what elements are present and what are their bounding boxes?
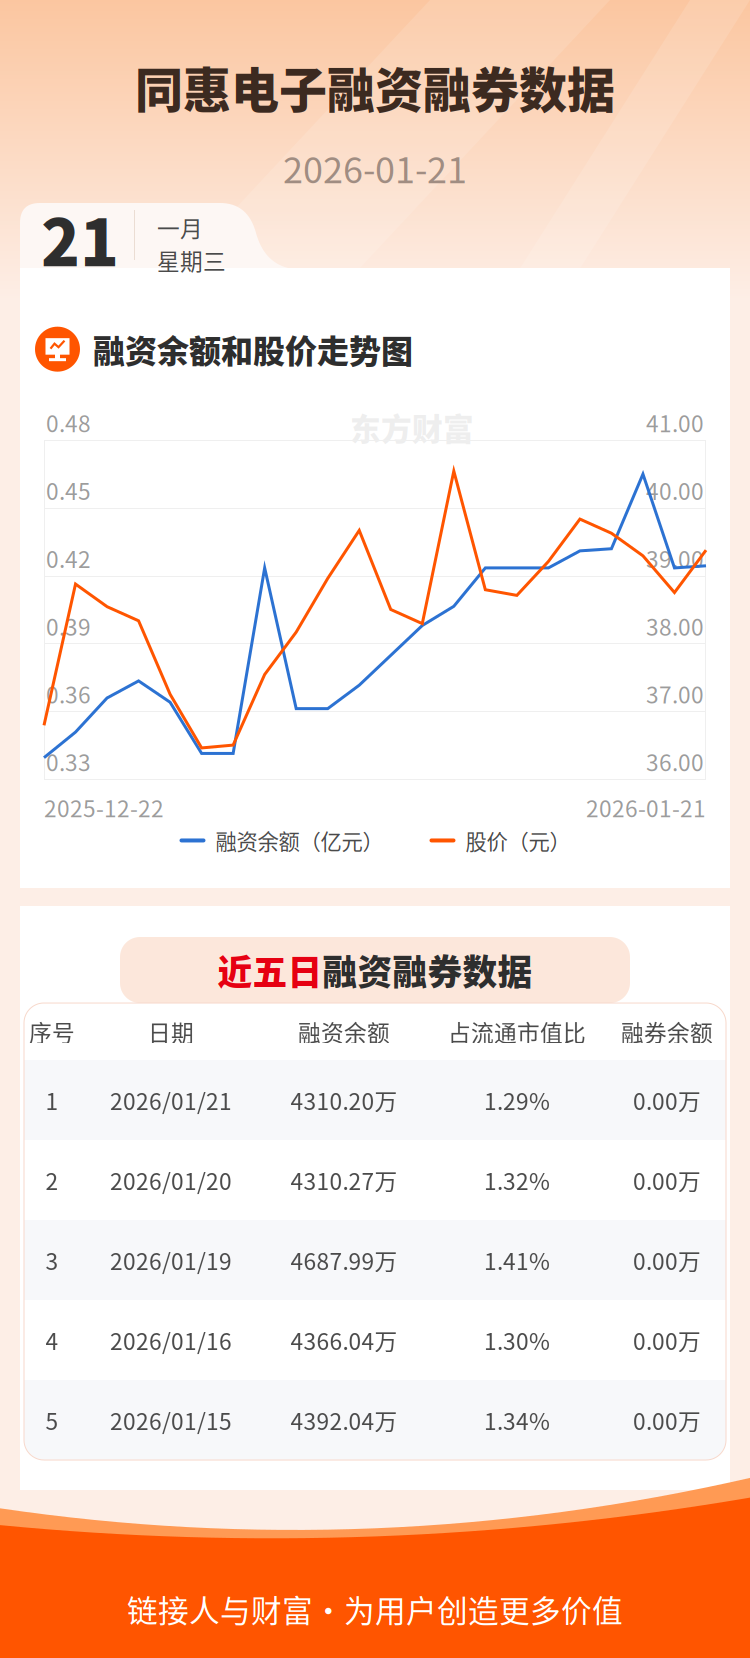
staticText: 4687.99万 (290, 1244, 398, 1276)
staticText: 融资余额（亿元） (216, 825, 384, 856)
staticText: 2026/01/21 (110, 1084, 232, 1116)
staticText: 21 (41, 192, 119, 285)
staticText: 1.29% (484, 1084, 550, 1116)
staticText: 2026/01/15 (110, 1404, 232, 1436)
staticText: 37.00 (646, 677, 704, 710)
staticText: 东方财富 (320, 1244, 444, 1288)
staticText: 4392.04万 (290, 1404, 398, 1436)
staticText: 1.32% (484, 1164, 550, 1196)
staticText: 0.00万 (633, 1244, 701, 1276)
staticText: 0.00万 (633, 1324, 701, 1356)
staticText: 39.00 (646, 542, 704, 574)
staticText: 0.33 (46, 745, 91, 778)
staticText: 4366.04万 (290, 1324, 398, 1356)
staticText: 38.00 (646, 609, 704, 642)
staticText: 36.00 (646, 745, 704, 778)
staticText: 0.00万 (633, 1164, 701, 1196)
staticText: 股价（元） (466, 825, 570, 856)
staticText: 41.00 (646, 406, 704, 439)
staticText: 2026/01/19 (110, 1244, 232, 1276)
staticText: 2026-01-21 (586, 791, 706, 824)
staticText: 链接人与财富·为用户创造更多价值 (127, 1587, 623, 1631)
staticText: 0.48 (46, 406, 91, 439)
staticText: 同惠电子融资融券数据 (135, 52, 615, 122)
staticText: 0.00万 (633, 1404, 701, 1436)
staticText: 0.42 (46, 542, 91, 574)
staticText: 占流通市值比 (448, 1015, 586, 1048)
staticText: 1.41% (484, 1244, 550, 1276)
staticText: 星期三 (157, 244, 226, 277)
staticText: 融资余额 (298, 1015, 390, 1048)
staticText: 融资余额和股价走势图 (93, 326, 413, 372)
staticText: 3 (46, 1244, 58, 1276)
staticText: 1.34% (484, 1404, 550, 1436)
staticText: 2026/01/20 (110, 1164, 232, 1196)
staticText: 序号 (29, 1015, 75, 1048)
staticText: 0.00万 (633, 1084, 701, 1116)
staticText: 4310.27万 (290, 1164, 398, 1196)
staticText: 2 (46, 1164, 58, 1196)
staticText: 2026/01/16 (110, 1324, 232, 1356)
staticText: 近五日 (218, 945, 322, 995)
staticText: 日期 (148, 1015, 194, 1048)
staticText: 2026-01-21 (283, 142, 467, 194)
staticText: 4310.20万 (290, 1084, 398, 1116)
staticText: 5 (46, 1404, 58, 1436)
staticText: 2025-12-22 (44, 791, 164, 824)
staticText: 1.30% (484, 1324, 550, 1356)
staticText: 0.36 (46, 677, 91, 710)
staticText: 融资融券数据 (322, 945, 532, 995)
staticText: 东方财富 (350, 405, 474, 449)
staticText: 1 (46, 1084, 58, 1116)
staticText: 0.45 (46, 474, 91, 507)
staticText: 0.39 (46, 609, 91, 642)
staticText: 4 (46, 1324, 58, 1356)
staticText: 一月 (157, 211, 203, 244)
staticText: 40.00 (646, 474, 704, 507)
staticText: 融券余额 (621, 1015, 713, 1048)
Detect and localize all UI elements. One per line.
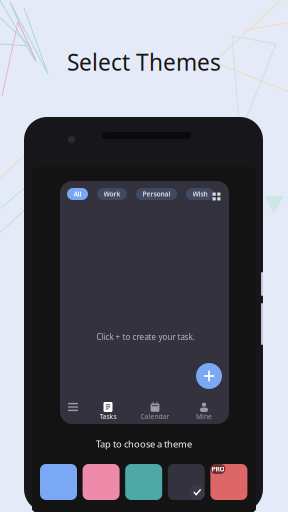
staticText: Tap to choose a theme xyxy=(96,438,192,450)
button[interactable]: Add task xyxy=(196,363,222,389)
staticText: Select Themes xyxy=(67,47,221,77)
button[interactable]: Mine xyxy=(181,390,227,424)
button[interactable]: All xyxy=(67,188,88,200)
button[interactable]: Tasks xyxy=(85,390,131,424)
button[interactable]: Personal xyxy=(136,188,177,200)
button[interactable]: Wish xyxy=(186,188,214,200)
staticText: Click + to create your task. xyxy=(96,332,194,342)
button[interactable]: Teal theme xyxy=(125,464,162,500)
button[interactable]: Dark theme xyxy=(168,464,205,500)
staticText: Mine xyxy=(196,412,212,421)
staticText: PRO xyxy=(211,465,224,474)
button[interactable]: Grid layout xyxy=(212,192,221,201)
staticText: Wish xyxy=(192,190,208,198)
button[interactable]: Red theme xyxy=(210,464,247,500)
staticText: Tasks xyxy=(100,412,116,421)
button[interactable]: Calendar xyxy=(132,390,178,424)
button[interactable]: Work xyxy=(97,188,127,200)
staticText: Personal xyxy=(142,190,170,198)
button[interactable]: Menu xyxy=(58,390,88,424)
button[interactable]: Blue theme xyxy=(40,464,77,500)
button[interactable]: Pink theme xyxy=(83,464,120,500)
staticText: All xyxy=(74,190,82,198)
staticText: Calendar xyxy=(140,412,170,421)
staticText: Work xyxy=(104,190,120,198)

++++++++++

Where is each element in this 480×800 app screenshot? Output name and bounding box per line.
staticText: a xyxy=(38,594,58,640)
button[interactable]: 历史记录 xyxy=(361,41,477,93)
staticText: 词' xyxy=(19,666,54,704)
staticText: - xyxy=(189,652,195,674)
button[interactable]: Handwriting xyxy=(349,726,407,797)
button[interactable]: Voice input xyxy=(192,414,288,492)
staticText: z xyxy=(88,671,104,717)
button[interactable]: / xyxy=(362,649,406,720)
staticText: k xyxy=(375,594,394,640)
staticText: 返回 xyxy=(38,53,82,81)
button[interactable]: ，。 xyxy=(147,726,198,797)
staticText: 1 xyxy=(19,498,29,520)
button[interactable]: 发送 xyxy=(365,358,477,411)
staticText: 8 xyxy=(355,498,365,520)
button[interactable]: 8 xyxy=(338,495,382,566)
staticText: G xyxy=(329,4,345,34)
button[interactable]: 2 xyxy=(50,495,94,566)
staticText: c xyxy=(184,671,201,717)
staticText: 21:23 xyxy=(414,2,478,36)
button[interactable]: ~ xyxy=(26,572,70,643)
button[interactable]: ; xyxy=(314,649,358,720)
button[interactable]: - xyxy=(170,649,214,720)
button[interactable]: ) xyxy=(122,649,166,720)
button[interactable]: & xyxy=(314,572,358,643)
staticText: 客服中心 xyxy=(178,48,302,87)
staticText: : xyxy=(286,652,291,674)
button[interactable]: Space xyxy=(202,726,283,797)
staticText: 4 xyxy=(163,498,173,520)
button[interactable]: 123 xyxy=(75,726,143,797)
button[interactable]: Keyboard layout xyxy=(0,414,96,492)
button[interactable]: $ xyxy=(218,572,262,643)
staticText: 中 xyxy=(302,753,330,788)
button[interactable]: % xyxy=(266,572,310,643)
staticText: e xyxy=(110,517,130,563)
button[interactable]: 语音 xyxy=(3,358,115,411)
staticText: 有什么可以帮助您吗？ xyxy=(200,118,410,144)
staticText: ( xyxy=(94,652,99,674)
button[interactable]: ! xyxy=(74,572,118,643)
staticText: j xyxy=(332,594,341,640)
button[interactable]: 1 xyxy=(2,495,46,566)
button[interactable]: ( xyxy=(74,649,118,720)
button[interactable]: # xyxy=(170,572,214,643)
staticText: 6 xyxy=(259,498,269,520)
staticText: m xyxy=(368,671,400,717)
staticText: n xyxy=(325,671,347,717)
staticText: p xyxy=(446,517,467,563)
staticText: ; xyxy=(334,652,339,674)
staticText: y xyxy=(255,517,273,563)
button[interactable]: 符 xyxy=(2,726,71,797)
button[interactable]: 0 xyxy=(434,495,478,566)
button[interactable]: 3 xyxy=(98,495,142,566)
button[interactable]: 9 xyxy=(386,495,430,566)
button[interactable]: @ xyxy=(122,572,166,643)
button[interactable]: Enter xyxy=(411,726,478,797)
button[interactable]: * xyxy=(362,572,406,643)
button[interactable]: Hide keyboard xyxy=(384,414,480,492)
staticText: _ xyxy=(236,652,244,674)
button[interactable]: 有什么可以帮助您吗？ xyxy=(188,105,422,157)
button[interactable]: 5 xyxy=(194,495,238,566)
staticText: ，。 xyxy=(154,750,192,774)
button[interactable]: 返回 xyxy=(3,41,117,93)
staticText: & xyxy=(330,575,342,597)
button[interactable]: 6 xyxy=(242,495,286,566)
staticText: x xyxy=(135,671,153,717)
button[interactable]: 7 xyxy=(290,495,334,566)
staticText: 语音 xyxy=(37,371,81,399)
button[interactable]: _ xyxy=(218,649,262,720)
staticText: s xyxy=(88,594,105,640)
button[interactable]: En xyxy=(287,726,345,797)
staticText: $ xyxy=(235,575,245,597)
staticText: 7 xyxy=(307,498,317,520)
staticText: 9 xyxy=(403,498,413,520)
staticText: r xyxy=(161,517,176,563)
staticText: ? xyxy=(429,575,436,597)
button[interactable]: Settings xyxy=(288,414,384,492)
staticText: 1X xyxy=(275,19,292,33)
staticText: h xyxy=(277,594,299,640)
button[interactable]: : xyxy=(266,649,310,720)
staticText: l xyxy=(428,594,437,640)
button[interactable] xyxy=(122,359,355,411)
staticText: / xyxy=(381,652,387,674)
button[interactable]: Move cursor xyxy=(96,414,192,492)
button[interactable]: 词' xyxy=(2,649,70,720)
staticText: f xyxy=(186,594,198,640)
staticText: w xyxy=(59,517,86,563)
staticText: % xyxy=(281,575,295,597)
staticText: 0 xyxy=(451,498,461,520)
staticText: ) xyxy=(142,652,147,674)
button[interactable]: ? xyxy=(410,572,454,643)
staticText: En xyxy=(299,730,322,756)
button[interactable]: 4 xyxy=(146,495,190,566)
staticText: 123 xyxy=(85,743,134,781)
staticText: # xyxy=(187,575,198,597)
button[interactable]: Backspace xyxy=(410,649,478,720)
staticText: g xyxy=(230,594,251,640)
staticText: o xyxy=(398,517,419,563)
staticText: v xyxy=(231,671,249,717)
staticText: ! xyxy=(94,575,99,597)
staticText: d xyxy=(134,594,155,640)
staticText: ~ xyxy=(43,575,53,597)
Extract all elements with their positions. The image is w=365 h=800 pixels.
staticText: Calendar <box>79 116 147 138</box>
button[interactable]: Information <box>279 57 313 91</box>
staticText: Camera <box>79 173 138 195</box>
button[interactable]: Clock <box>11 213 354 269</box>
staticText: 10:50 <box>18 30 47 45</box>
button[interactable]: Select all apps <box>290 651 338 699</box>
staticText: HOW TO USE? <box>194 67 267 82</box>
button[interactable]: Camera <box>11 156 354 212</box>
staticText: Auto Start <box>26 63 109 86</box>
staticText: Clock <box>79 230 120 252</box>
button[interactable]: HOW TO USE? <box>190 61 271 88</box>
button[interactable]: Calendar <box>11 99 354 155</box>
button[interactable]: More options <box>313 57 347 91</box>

++++++++++

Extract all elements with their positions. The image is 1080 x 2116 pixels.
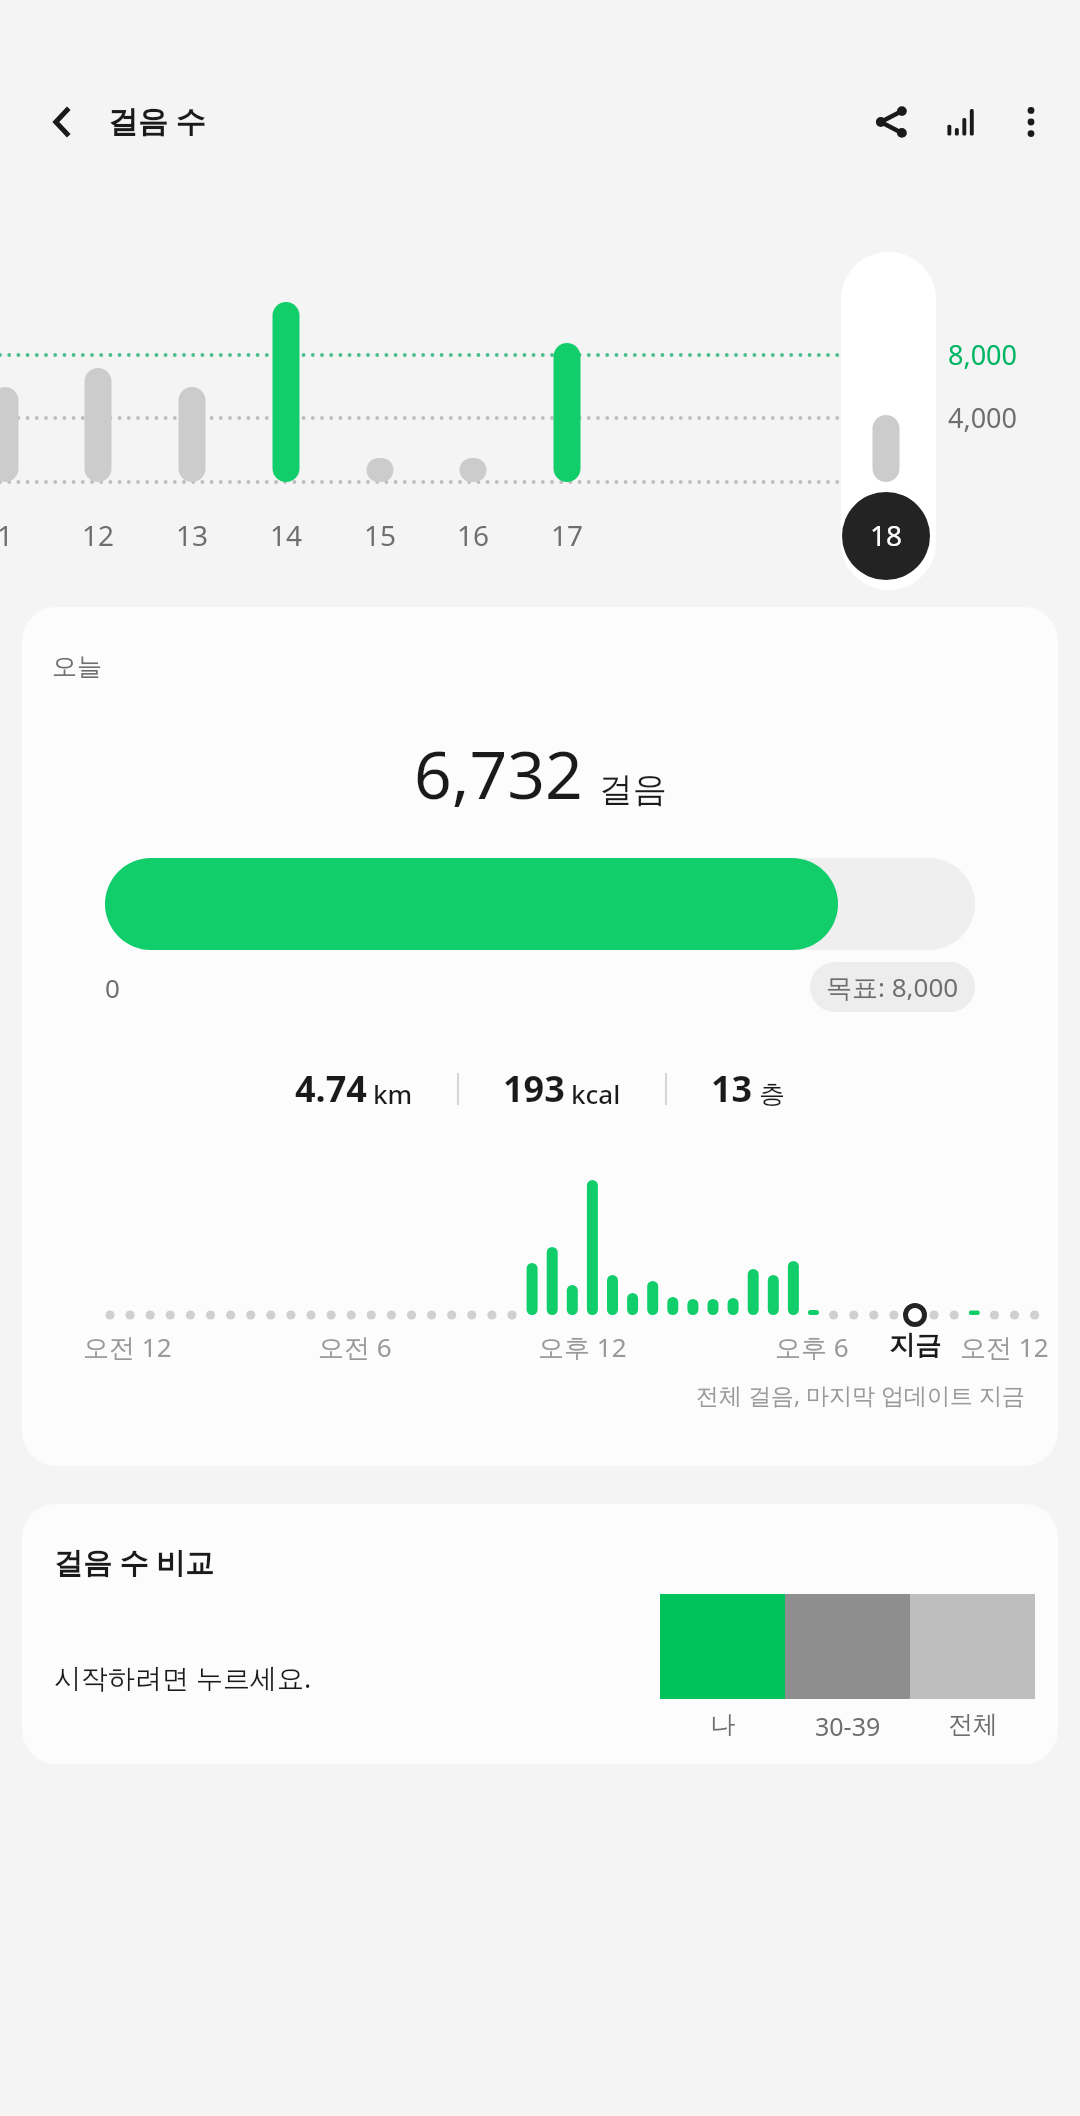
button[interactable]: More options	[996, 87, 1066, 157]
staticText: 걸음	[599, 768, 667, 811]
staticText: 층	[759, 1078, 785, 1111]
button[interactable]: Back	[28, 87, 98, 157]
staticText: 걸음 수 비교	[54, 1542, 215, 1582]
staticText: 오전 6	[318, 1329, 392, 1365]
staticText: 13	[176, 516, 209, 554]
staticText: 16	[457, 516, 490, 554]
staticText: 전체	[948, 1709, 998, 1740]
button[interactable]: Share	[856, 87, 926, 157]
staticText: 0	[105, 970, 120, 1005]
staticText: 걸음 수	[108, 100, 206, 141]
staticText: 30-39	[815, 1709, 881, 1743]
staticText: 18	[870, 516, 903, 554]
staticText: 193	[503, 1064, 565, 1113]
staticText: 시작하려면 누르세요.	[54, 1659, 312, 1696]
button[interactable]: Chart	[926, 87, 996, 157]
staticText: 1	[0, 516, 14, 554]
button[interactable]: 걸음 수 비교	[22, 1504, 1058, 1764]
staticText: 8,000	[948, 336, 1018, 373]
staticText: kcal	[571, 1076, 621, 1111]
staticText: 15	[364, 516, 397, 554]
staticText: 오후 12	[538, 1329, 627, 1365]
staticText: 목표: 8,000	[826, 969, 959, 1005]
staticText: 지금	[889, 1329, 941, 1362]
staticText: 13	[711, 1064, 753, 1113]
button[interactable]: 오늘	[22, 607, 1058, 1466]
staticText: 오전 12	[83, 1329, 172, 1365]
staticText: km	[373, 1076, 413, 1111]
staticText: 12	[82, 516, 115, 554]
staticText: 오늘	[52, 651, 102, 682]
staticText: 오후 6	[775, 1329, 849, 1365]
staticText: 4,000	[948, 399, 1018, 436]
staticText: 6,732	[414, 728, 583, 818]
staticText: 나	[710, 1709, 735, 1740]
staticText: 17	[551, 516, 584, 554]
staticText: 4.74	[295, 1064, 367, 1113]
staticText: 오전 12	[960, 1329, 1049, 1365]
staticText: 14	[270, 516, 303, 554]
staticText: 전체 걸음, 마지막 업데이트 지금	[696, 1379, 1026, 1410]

++++++++++

**WHAT NEEDS TO BE DONE**
Where does "pixels" appear in the records above? Copy each line that holds it.

**TASK OUTPUT**
Extract all elements with their positions. The image is w=365 h=800 pixels.
Extract all elements with their positions. The image is 1080 x 2116 pixels.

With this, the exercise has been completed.